Dans une politique culturelle et éducative, on a programmé des budgets qui permettent de créer 200 de ces contrats. C’est un incitant qui permet d’être à la fois complémentaire et équitable.

François Jollivet

On voit déjà poindre l’idée de collège à thème. C’est un sujet récurrent. Cette approche va se développer pour faire face aux difficultés éducatives, notamment autour du sport, de la culture et de l’environnement. Cela remet certes en cause le principe du collège unique mais contribue à développer l’attractivité des établissements.

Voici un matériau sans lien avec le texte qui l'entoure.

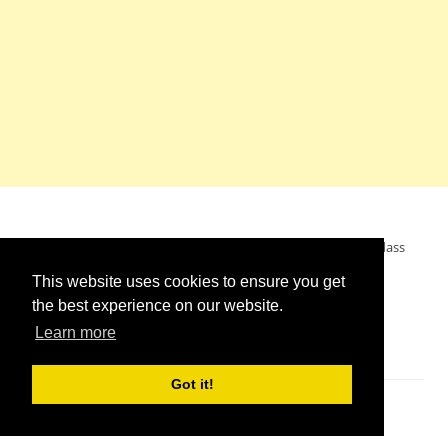
Mein Wunsch: dass alle Menschen ohne Krieg leben dürfen, dass
alle Menschen den Krieg verurteilen und sich von den
This website uses cookies to ensure you get
Kriegstreibern abwenden. Das wünsche ich mir.
the best experience on our website.
Learn more
Got it!
Impressum
//
Kontakt
//
Links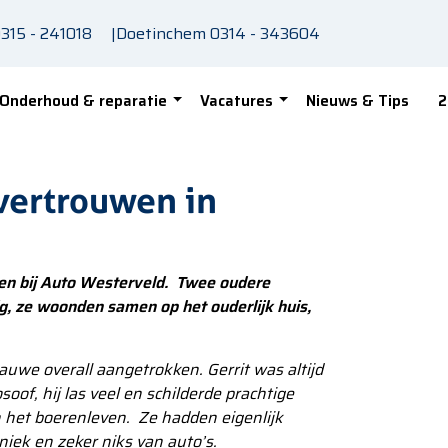
315 - 241018
|
Doetinchem
0314 - 343604
Onderhoud & reparatie
Vacatures
Nieuws & Tips
2
vertrouwen in
en bij Auto Westerveld. Twee oudere
tig, ze woonden samen op het ouderlijk huis,
uwe overall aangetrokken. Gerrit was altijd
soof, hij las veel en schilderde prachtige
 het boerenleven. Ze hadden eigenlijk
iek en zeker niks van auto’s.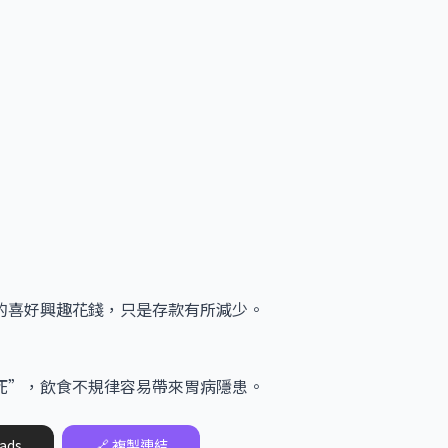
的喜好興趣花錢，只是存款有所減少。
死”，飲食不規律容易帶來胃病隱患。
ads
🔗 複製連結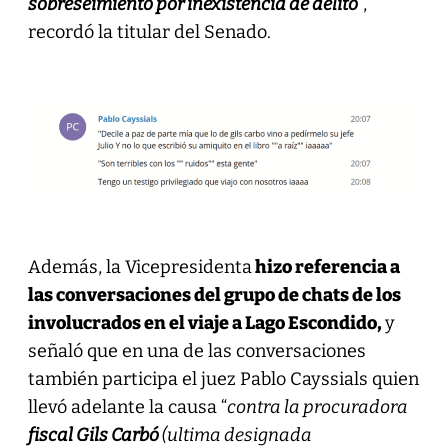
sobreseimiento por inexistencia de delito
“,
recordó la titular del Senado.
Además, la Vicepresidenta
hizo referencia a
las conversaciones del grupo de chats de los
involucrados en el viaje a Lago Escondido,
y
señaló que en una de las conversaciones
también participa el juez Pablo Cayssials quien
llevó adelante la causa “
contra la procuradora
fiscal Gils Carbó
(ultima designada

Le problème plus général c’est la difficulté au quotidien pour tous les acteurs éducatifs locaux de travailler sur des procédures uniques et des orientations conjointes et partagées, en s’extrayant progressivement de la gestion de masse. Chaque jeune est, en effet, unique et une réponse personnalisée doit désormais lui être apportée. La réponse correspondante adaptée des institutions et acteurs éducatifs ne pourra être que le fruit de démarches de projet et d’évaluations régulières.

Notes

[1] TOS : personnel technicien, ouvrier et de service des établissements d’enseignement du second degré. Les TOS des collègues sont transférés aux départements dans le cadre de l’acte II de la décentralisation.

[2] Voir le site http://www.andev.com.fr.

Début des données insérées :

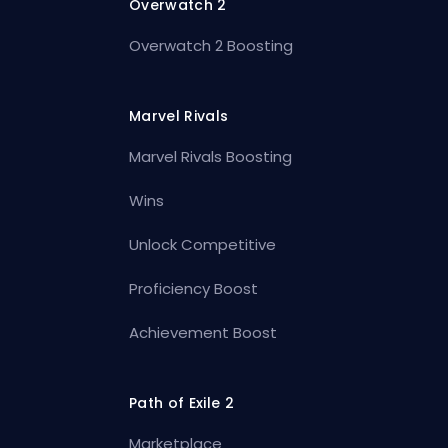
Overwatch 2
Overwatch 2 Boosting
Marvel Rivals
Marvel Rivals Boosting
Wins
Unlock Competitive
Proficiency Boost
Achievement Boost
Path of Exile 2
Marketplace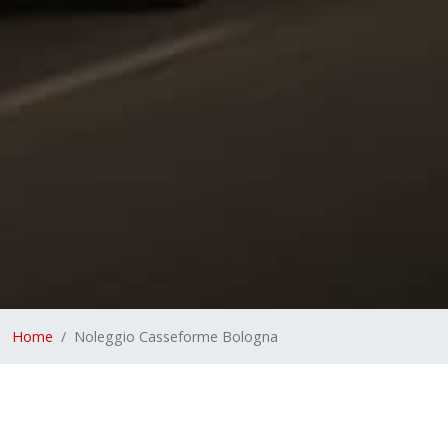
Home
Noleggio Casseforme Bologna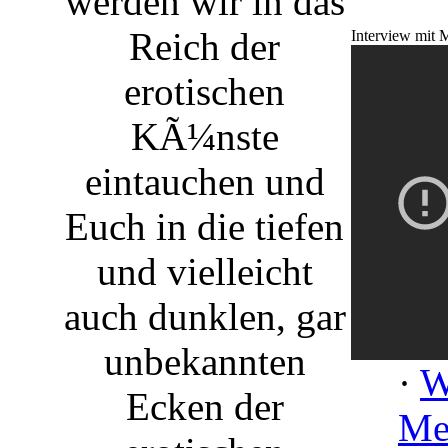
werden wir in das
Reich der
Interview mit 
erotischen
KÃ¼nste
eintauchen und
Euch in die tiefen
und vielleicht
auch dunklen, gar
unbekannten
·
W
Ecken der
Me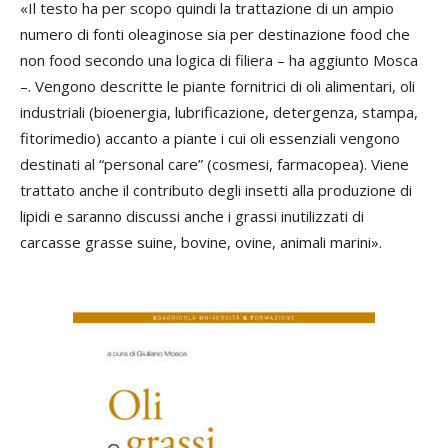
«Il testo ha per scopo quindi la trattazione di un ampio
numero di fonti oleaginose sia per destinazione food che
non food secondo una logica di filiera – ha aggiunto Mosca
–. Vengono descritte le piante fornitrici di oli alimentari, oli
industriali (bioenergia, lubrificazione, detergenza, stampa,
fitorimedio) accanto a piante i cui oli essenziali vengono
destinati al “personal care” (cosmesi, farmacopea). Viene
trattato anche il contributo degli insetti alla produzione di
lipidi e saranno discussi anche i grassi inutilizzati di
carcasse grasse suine, bovine, ovine, animali marini».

[3] Le plan Universités 2000 (U2000) a été lancé en 1990 par le ministre de l’Éducation natiionale Lionel Jospin pour développer la construction de bâtiments universitaires, y compris de bibliothèques, en cofinbancement avec les collectivités territoriales, à commencer par les régions. Le plan Universités du 3e millénaire (U3M), lancé en 19978 par ministre de l’Éducation nationale Claude Allègre, a permis de relancer cet effort. Il a pris place dans les contrats de plan État-région.

[4] PRDF : Plan régional pour le développement de la formation. En 1993, la loi quinquennale relative au travail, à l’emploi et à la formation professionnelle a donné aux régions la responsabilité d’élaborer un plan régional de développement de la formation professionnelle des jeunes (PRDFPJ). La loi de 2002 relative à la démocratie de proximité a étendu ces plans à toutes les classes d’âges, transformant les PRDFJ en PRDF.

[5] AFPA : Association nationale pour la formation professionnelle des adultes (http://www.afpa.fr). Créée en 1964, elle agit sous la tutelle du ministère du Travail pour l’orientation, la formation professionnelle des adultes, la certification des titres et la validation des acquis de l’expérience professionnelle.